_WHAT TO WORK ON_
Scan the material and copy out each line where the word "verband" occurs.

_RECORD EXCERPTS_
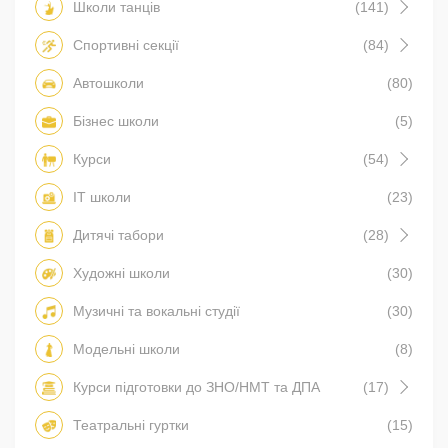
Школи танців
(141)
Спортивні секції
(84)
Автошколи
(80)
Бізнес школи
(5)
Курси
(54)
IT школи
(23)
Дитячі табори
(28)
Художні школи
(30)
Музичні та вокальні студії
(30)
Модельні школи
(8)
Курси підготовки до ЗНО/НМТ та ДПА
(17)
Театральні гуртки
(15)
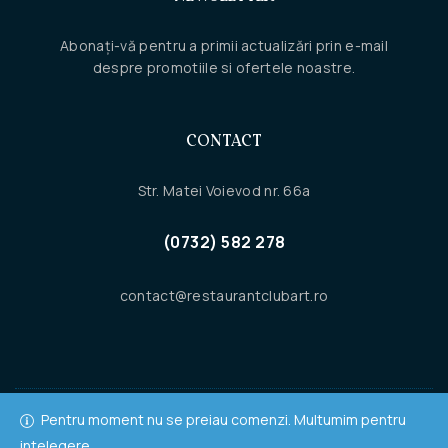
Abonați-vă pentru a primii actualizări prin e-mail
despre promotiile si ofertele noastre.
CONTACT
Str. Matei Voievod nr. 66a
(0732) 582 278
contact@restaurantclubart.ro
Pentru moment nu se preiau comenzi. Multumim pentru
Copyright © 2022
RestaurantClubArt.ro
. Toate drepturile rezervate.
intelegere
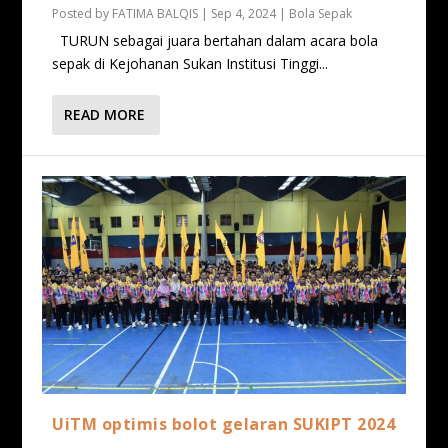
Posted by
FATIMA BALQIS
|
Sep 4, 2024
|
Bola Sepak
TURUN sebagai juara bertahan dalam acara bola
sepak di Kejohanan Sukan Institusi Tinggi...
READ MORE
UiTM optimis bolot gelaran SUKIPT 2024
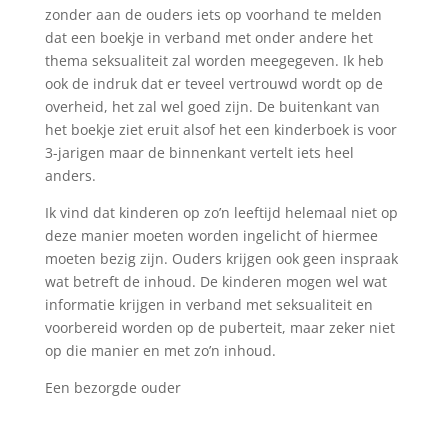
zonder aan de ouders iets op voorhand te melden
dat een boekje in verband met onder andere het
thema seksualiteit zal worden meegegeven. Ik heb
ook de indruk dat er teveel vertrouwd wordt op de
overheid, het zal wel goed zijn. De buitenkant van
het boekje ziet eruit alsof het een kinderboek is voor
3-jarigen maar de binnenkant vertelt iets heel
anders.
Ik vind dat kinderen op zo’n leeftijd helemaal niet op
deze manier moeten worden ingelicht of hiermee
moeten bezig zijn. Ouders krijgen ook geen inspraak
wat betreft de inhoud. De kinderen mogen wel wat
informatie krijgen in verband met seksualiteit en
voorbereid worden op de puberteit, maar zeker niet
op die manier en met zo’n inhoud.
Een bezorgde ouder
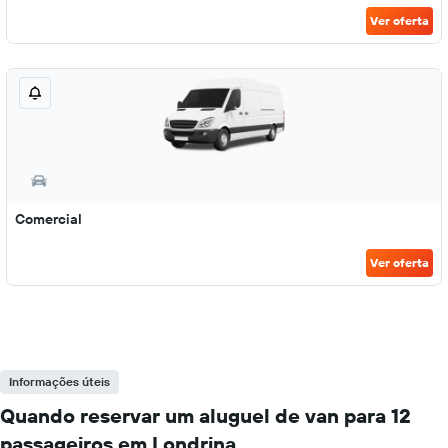
Ver oferta
Comercial
Ver oferta
Informações úteis
Quando reservar um aluguel de van para 12
passageiros em Londrina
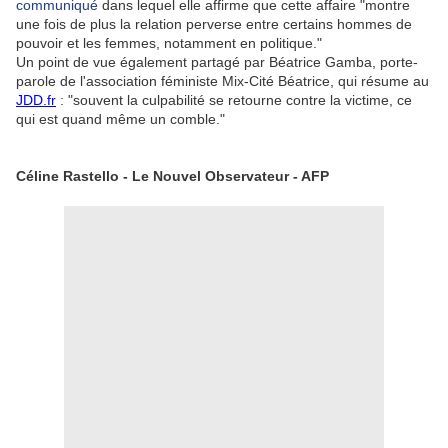
communiqué
dans lequel elle affirme que cette affaire "montre
une fois de plus la relation perverse entre certains hommes de
pouvoir et les femmes, notamment en politique."
Un point de vue également partagé par Béatrice Gamba, porte-
parole de l'association féministe Mix-Cité Béatrice, qui résume au
JDD.fr
: "souvent la culpabilité se retourne contre la victime, ce
qui est quand même un comble."
Céline Rastello - Le Nouvel Observateur - AFP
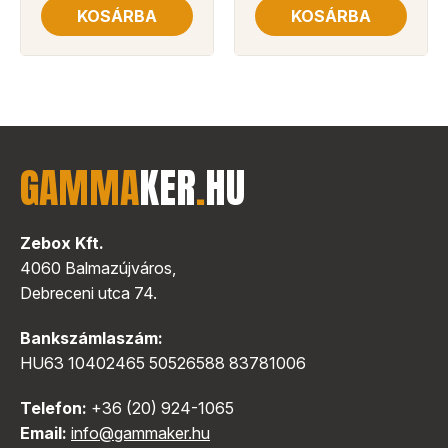
KOSÁRBA
KOSÁRBA
GAMMA
KER
.
HU
Zebox Kft.
4060 Balmazújváros,
Debreceni utca 74.
Bankszámlaszám:
HU63 10402465 50526588 83781006
Telefon:
+36 (20) 924-1065
Email:
info@gammaker.hu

_FINAL ANSWER_
dat een boekje in verband met onder andere het
informatie krijgen in verband met seksualiteit en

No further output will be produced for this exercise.